## Task instructions
Within the entries below, find each line containing the word "Салаты" and copy it.

*** Opening of Provided information ***

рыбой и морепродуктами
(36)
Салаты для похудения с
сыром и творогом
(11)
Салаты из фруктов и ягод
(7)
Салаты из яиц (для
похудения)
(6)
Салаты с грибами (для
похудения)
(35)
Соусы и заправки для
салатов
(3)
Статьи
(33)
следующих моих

*** Close of Provided information ***

## Completed exercise
Салаты для похудения с
Салаты из фруктов и ягод
Салаты из яиц (для
Салаты с грибами (для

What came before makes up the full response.